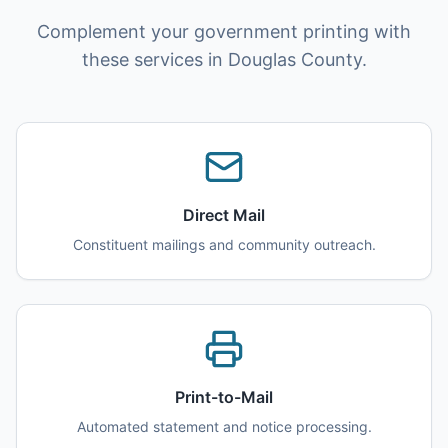
Complement your government printing with
these services in Douglas County.
Direct Mail
Constituent mailings and community outreach.
Print-to-Mail
Automated statement and notice processing.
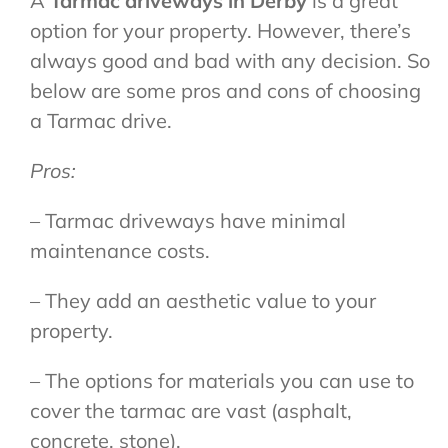
A
Tarmac driveways in Derby
is a great
option for your property. However, there’s
always good and bad with any decision. So
below are some pros and cons of choosing
a Tarmac drive.
Pros:
– Tarmac driveways have minimal
maintenance costs.
– They add an aesthetic value to your
property.
– The options for materials you can use to
cover the tarmac are vast (asphalt,
concrete, stone).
====
**ASSIGNMENT**
Write the records out in full, word for word; leave every picture behind.

**EXPECTED ANSWER**
Complement your government printing with
these services in Douglas County.
Direct Mail
Constituent mailings and community outreach.
Print-to-Mail
Automated statement and notice processing.
A
Tarmac driveways in Derby
is a great
option for your property. However, there’s
always good and bad with any decision. So
below are some pros and cons of choosing
a Tarmac drive.
Pros:
– Tarmac driveways have minimal
maintenance costs.
– They add an aesthetic value to your
property.
– The options for materials you can use to
cover the tarmac are vast (asphalt,
concrete, stone).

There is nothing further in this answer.